Patients on the medical wards felt happy with their care and were offered refreshments appropriately. Patient feedback was mixed in relation to food provision. Some described it as excellent, and others felt it could be improved.
Information on how to provide feedback was displayed on notice boards across the medical wards.
Patients gave positive feedback about the service. Thank you cards from patients and their families were displayed on the wards we visited.
During our assessment we observed appropriate equipment such as hoists available to help staff promote independence and mobility. The trust provided care bags that contained sensory aids such as eye masks, headphones, and fidget tools.
The trust had a learning disabilities (LD) nurse in post who ensured that patients with learning disabilities were reviewed each day. There were hospital passports in use and the trust worked with the community LD team who liaised closely with inpatients or outpatients to discuss and organise reasonable adjustments. There was a flagging system within patient records to ensure staff were aware of patients in their care who had a learning disability.
There was access to a local network for LD as well as a new network between the trust, local mental health trust and LD social work team.
Responding to people’s immediate needs
We scored the service as 3. The evidence showed a good standard. The service listened to and understood people’s needs, views and wishes. Staff responded to people’s needs in the moment and acted to minimise any discomfort, concern or distress.
Most patients we spoke with commented they could access their call bell and use it to alert staff. Staff responded quickly when call bells were used and if there was a delay patients told us staff explained why. Patients told us they were offered regular pain relief if they were in pain. The medical wards achieved 99% compliance for pain management in the last 6 months.
Staff understood the importance of identifying needs, views and wishes and aimed to prioritise this. They told us they tried to ensure immediate needs were met but this was sometimes made difficult if a high number of patients requiring one to one care and they didn’t have dedicated staff available.
We observed good examples of staff being alert to patients’ needs and offering immediate intervention, support and help. We observed intentional rounding and staff supporting patients through mealtimes. Call buzzers were answered swiftly, and equipment was readily available for staff to use.

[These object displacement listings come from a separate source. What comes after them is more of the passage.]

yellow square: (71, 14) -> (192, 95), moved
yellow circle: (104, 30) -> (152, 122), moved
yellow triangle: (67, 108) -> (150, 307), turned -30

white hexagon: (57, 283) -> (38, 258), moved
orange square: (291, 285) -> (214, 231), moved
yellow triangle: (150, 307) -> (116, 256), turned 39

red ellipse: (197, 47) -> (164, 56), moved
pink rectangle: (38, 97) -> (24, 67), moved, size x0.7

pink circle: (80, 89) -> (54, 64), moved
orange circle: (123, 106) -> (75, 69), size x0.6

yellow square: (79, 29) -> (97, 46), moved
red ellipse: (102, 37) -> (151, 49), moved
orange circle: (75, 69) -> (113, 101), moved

Wards used NEWS2 to assess deterioration, wellbeing and pain scores formed part of this. A non-verbal tool was also available.

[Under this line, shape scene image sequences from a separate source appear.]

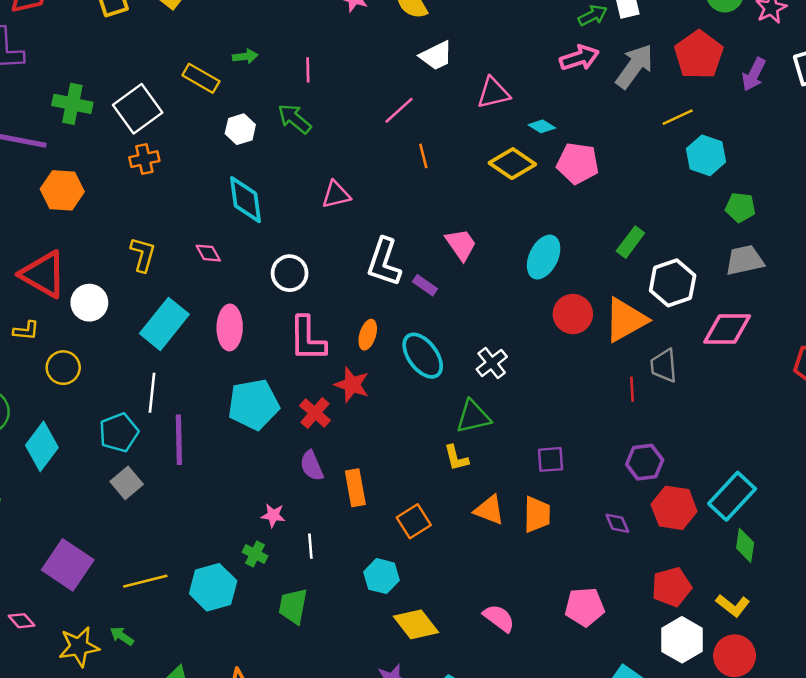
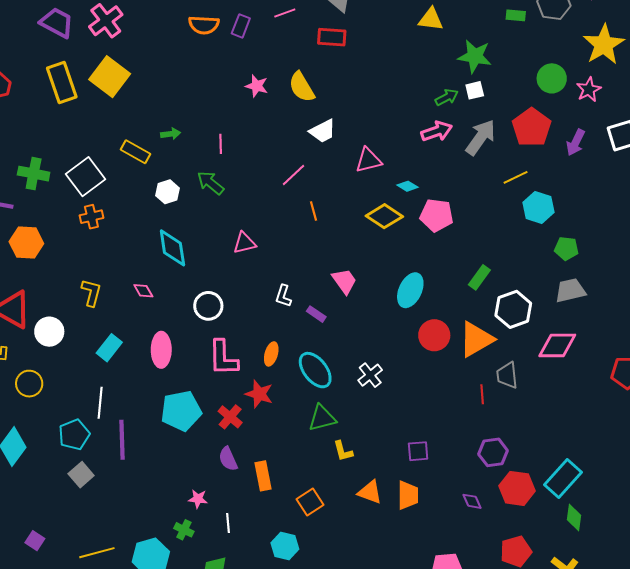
white L-shape: (384, 262) -> (283, 296), size x0.6
cyan rectangle: (164, 324) -> (109, 348), size x0.7
green triangle: (473, 417) -> (322, 418), moved
purple square: (68, 565) -> (35, 541), size x0.5

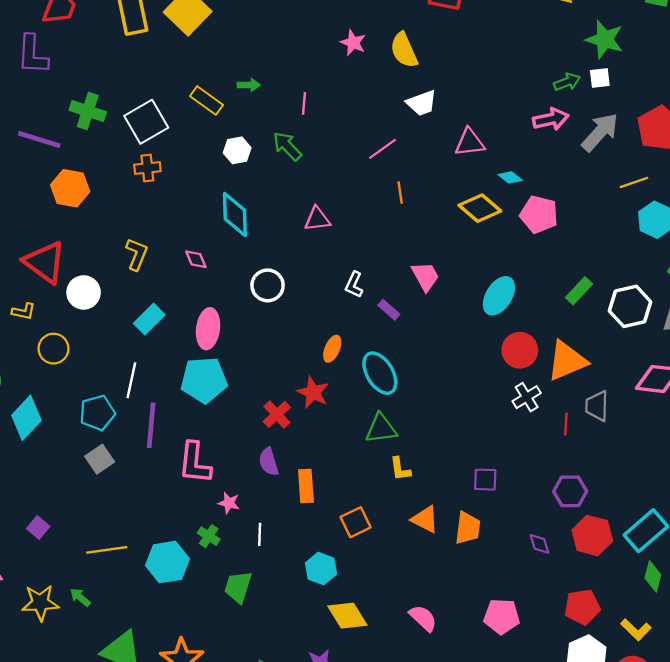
white hexagon: (513, 309) -> (630, 306), moved
pink L-shape: (223, 358) -> (195, 463), moved
white cross: (370, 375) -> (527, 397), moved
cyan pentagon: (181, 411) -> (204, 380), moved

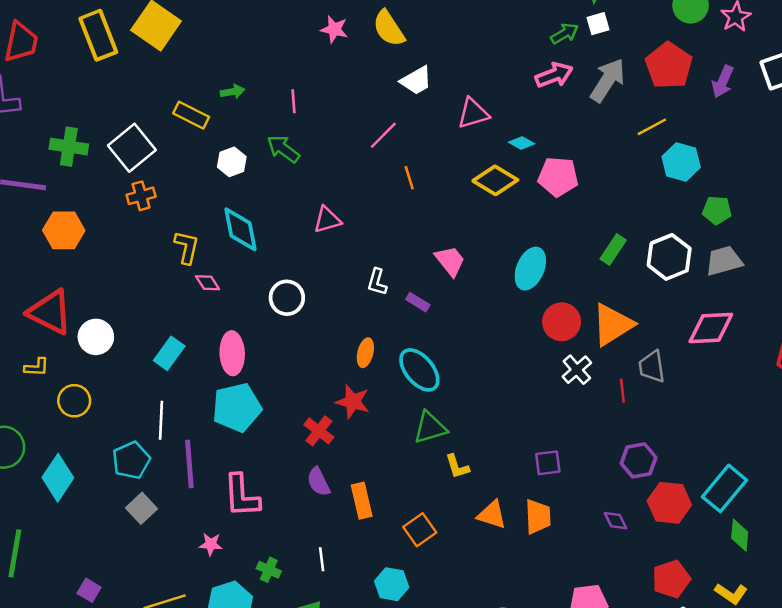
yellow L-shape: (137, 254) -> (187, 247), moved
pink star: (229, 503) -> (211, 544), moved

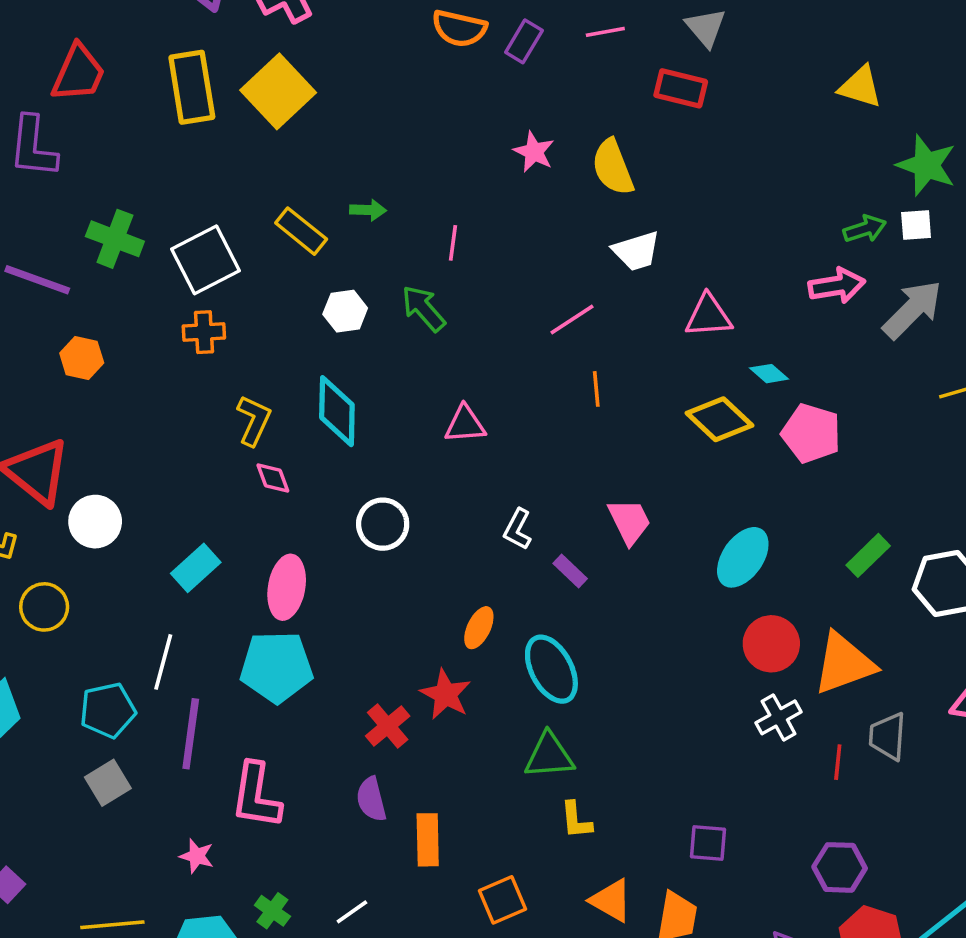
orange hexagon: (64, 230) -> (82, 358), size x0.7
white line: (322, 559) -> (352, 912), turned 50

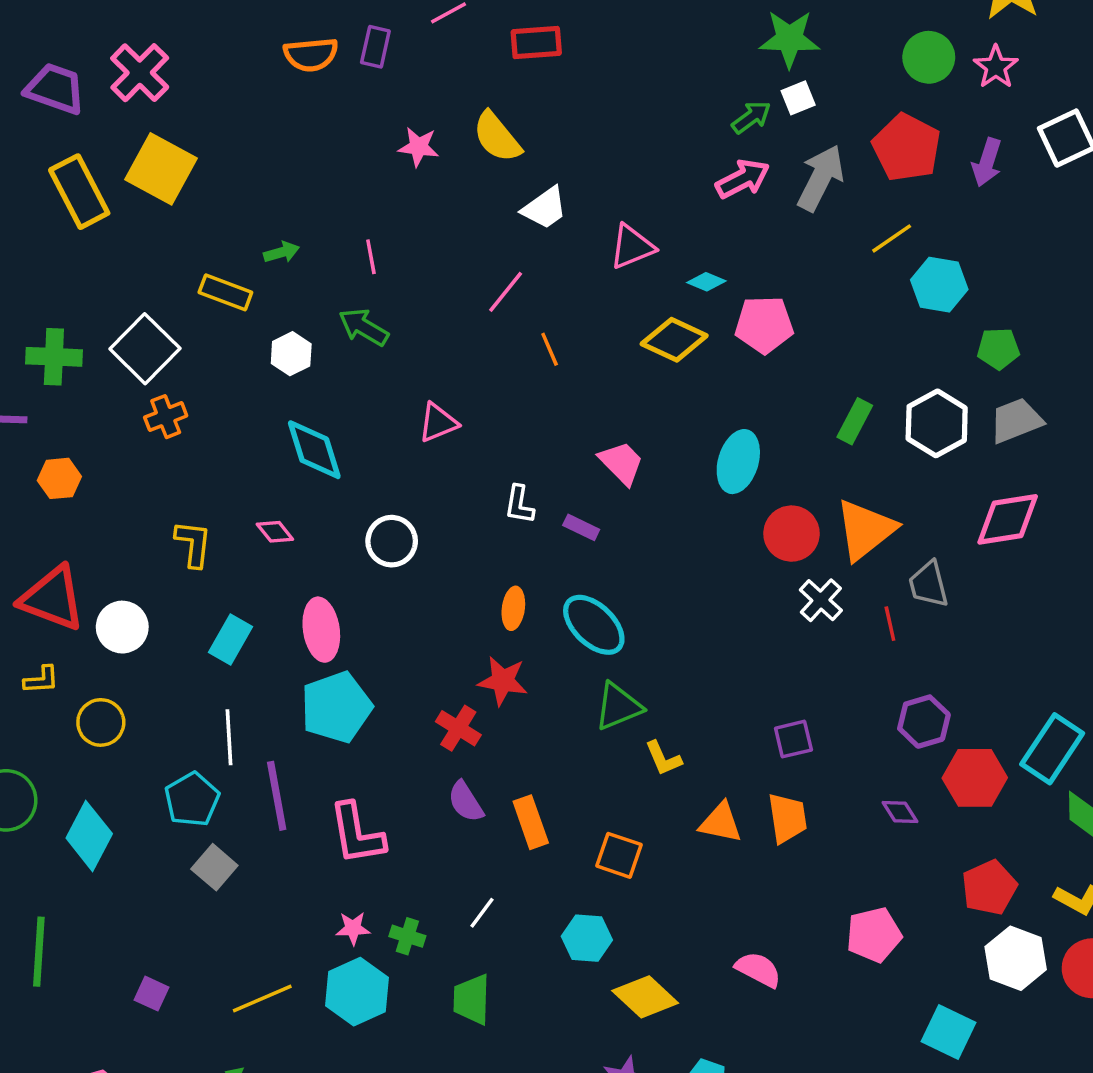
yellow L-shape: (254, 420) -> (193, 544), moved
pink star: (197, 856) -> (353, 928), moved
orange square: (502, 900) -> (619, 855), turned -30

Workforce wellbeing and enablement
We scored the service as 3. The evidence showed a good standard. The service cared about and promoted the wellbeing of their staff and supported and enabled staff to always deliver person-centred care.
There was support in place to prevent and address anxiety, stress and depression related absences including, but not exclusive to mental health and wellbeing sessions led by a clinical psychologist. An employee assistance programme was available and staff could request flexible working. The trust had increased occupational health clinical capacity and introduced health and wellbeing pages on the intranet available for all staff. There was an occupational health and wellbeing policy in place.
The road to wellbeing map was a new infographic developed by the senior nursing team within the surgical division for mental health awareness week. The aim was to highlight and signpost staff to all the diverse types of wellbeing support the trust offered. The poster was displayed in the staff areas.